Well, it’s official, what I had suspected might happen in the future, is actually already underway: the strong possibility of a collapse of the very base of the food chain. Reading this article in the Seattle Times made me realize I’m already behind the curve.
Now being a former full-time (now part-time) fishing guide and an avid sport angler before that, you can imagine the optimism someone like me must house in order to still enjoy what I do. But, when I read these articles and hear repeatedly that the “souring” of our oceans is much further progressed than scientists have modeled, I (once jokingly) tell my friends that I’m glad I have another job because I don’t think “full-time fishing guide” has a very secure future.
I’ve lived on the Oregon coast for the last 2 decades and although I’ve recently moved out of the tsunami zone (now it sounds like I’m all doom and gloom, doesn’t it?), I don’t feel at all removed from my coastal spawning grounds. A large portion of my food and revenue still come from the sea, and I hope that will still be the case when I’m once again ready to leave this city bustle.
Some good friends of mine own a small oyster hatchery that feeds a large oyster industry on the Pacific coast. Whiskey Creek Shellfish Hatchery is actually the largest shellfish hatchery in the United States, I learned, but they’ve had a monumental problem they’ve had to overcome. Strong ocean upwelling has brought the wrath of an acidic ocean upon their oyster spat, causing massive mortalities in recent years. Fortunately, local area policy-makers have helped bring valuable resources to the hatchery, controlling the pH of the incoming water, increasing survival rates to ensure juvenile oysters once again fulfill the region’s multi-million dollar industry that hungers for product.
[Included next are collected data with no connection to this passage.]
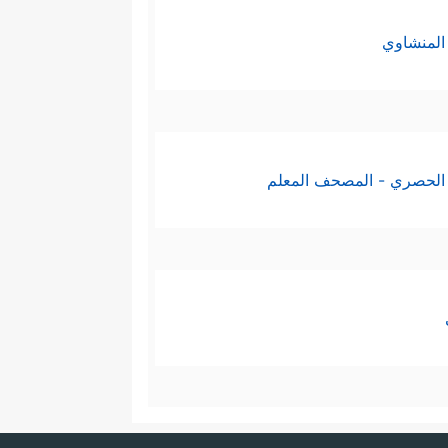
المنشاوي
الحصري - المصحف المعلم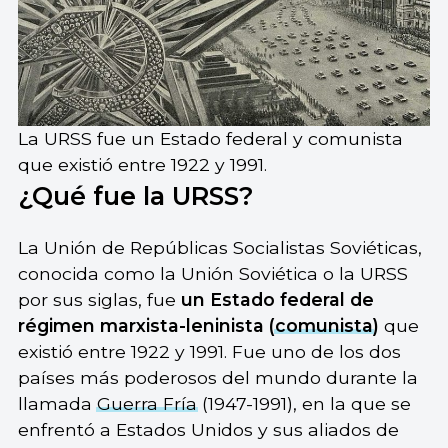
La URSS fue un Estado federal y comunista
que existió entre 1922 y 1991.
¿Qué fue la URSS?
La Unión de Repúblicas Socialistas Soviéticas,
conocida como la Unión Soviética o la URSS
por sus siglas, fue
un Estado federal de
régimen marxista-leninista (
comunista
)
que
existió entre 1922 y 1991. Fue uno de los dos
países más poderosos del mundo durante la
llamada
Guerra Fría
(1947-1991), en la que se
enfrentó a Estados Unidos y sus aliados de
Since Whiskey Creek went into operation over 35 years ago, they had never witnessed the silent anomaly that claimed so many of their juveniles in recent years. Prior to the water quality modifications, they were losing upwards of 70% to 80% of their seed. They currently have the problem under control, but it has required hundreds of thousands of dollars in water-quality equipment to solve the problem.
My question is, if this problem is happening in Oregon’s cleanest estuary, and it takes hundreds of thousands of dollars to remedy this problem in such a small, controlled environment, what the heck is going on in the mighty Pacific? If the hard shells of an oyster are being compromised in this environment, what the heck is going on with the sensitive exoskeletons of our much more sensitive pteropods or crab larvae, which make up the bulk of the food source for juvenile salmon? You can’t help but wonder if we’re already on the brink of a major ecological collapse.
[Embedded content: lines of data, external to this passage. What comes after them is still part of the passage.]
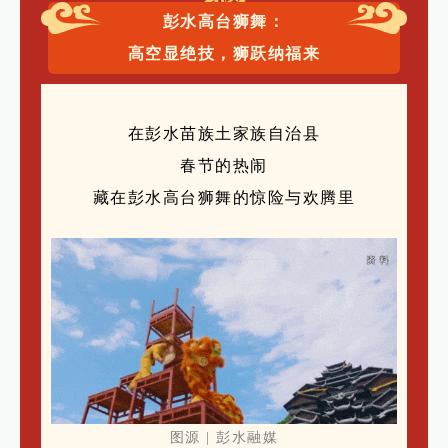
彭水高台狮舞：
高空显绝技，狮跃纳福来
在彭水苗族土家族自治县
春节的热闹
藏在彭水高台狮舞的惊险与欢腾里
图源 | 彭水融媒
What’s most frightening is that scientists believe we’re too far down the path to halt the coming trend. We’re just now seeing the effects of our careless consumption of fossil fuels from decades ago, and while policy-makers are playing politics with global climate policy, our food base is literally dissolving away.
The crux of the article is about building ecosystem resilience in the ocean, a theme that not many people subscribe to. We, as humans, are more likely to be responsive to a crisis, especially one at the global scale, versus pro-active in keeping it from becoming a true crisis. In order to build resilience, one has to be pro-active.
It’s clear by now that the higher-ups aren’t going to do this on their own. As with many conservation initiatives, they need to feel the political pressure from their constituencies before they make it a higher priority on their to-do list. This is assuming they believe the situation can reach the critical stage in the first place. We have to hope that they pay attention to the emerging science that is being presented to us on a regular basis these days.
Three of the most effective ways to build resilience are to end the over-harvesting of the ocean’s resources, to stop pollution before it reaches our waterways and to implement ecosystem-based management strategies that protect highly productive tracts of territory, aquatic or terrestrial. Once again, we look to the Magnuson-Stevens Act (MSA) reauthorization to get this done in U.S. waters. It was a cutting-edge piece of legislation when it was enacted and needs tweaking every once in a while to catch up with science and our community’s needs. The MSA does look at protecting critical stocks of forage fish but without taking a hard look at how we protect the very forage those forage fish rely on, what good will it do?
In the very near future, our community will have to come forward as one, demanding that our fishery managers and policy-makers take a hard look at protecting these incredible natural resources for our generation and the next. What seems to be coming to fruition is that this crisis may not land in the lap of future generations, it seems to be taking root right now.